Num empate em jogo não decisivo, quem perde mais quando se empata? Sou dos que acha que quando um dos "empatas" é o líder, é este que mais perde, quando o jogo, por si só, nada decide. Em Alvalade, o FC Porto perdeu vantagem e ímpeto. Perde vantagem porque o Sporting permanece à mesma distância, no quarto lugar, e porque o Benfica, agora segundo classificado, diminuiu a desvantagem de sete para cinco pontos. Só não perdeu mais porque o Braga nem sempre afirma em campo o que os seus porta-vozes apregoam em público.
Ora, se o FC Porto perde dois pontos em Alvalade, já o Sporting ganha um, sobretudo porque não perde de vista o título, apesar dos oito pontos de desvantagem, não perde vista o segundo lugar, que dá acesso às pré-eliminatórias da Champions e, sobretudo, ganha ânimo porque não perdeu o seu primeiro grande teste contra uma equipa das grandes, ainda por cima a ostentar uma série de 18 vitórias consecutivas.
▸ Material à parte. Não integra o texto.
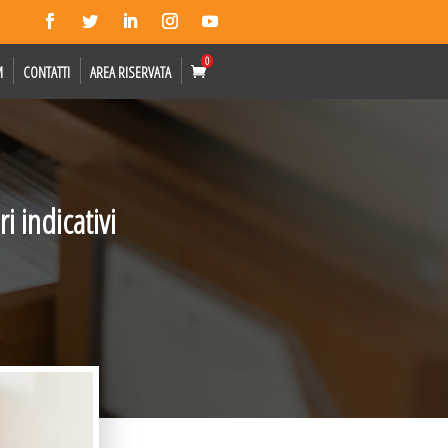
0
M
CONTATTI
AREA RISERVATA
i indicativi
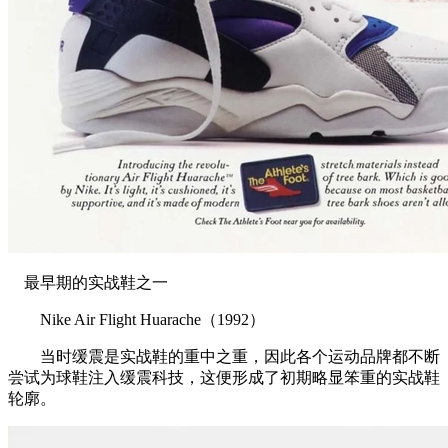
最早期的实战鞋之一
Nike Air Flight Huarache（1992）
当时缓震是实战鞋的重中之重，因此各个运动品牌都不断
尝试为球鞋注入缓震科技，这便形成了初期略显笨重的实战鞋
轮廓。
Em resumo, Kaizer não perdeu o seu primeiro grande teste, enquanto Conceição emperrou em Alvalade. O próprio Sérgio Conceição o disse no final do jogo: "O FC Porto perdeu dois pontos e o Sporting ganhou um".
Deixando de lado o estigma estatístico de já não ganhar em casa dos leões há 10 anos, a equipa de Sérgio Conceição apareceu muito bem arrumada defensivamente, o que revela a preocupação do técnico português diante de um Sporting capaz do melhor e do menos bom. Já o papel de desarrumar igual setor do rival, foi algo que nenhum dos protagonistas mais ofensivos conseguiu assumir: Marega não teve espaço e quando o teve mostrou-se desastrado, Soares foi anulado pelos centrais e Brahimi esteve obrigado a dividir esforço atrás e à frente.
Mérito tático para o Sporting, especialmente para Bruno Fernandes, também ele com uma missão de vaivém entre setores - o que podia ter falhado redondamente se o árbitro Hugo Miguel tivesse sido rigoroso no final da primeira parte, desculpando-lhe o segundo amarelo -, no que esteve bem coadjuvado pelos restantes companheiros, que nunca deixaram os dragões jogar em profundidade, para a veloz pedalada da sua dupla de atacantes. Faltou clarividência nos processos e no saber o que fazer à bola em zonas decisivas.
Mesmo a troca de Soares - que podia ter saído como o herói do jogo, não tivesse falhado um remate frontal dentro da pequena área - por Fernando pouca frescura e discernimento emprestou às ofensivas dos dragões, hoje muito perros e com dificuldade em trocar a bola entre si, mesmo em situações de contragolpe muito favoráveis, sobretudo nos últimos minutos da partida, quando o jogo estava sem rei nem roque.
Neste zero a zero entre Sporting e FC Porto, ganhou o Benfica, a única equipa do quarteto que disputa o primeiro lugar que logrou vencer no decurso desta 17.ª jornada.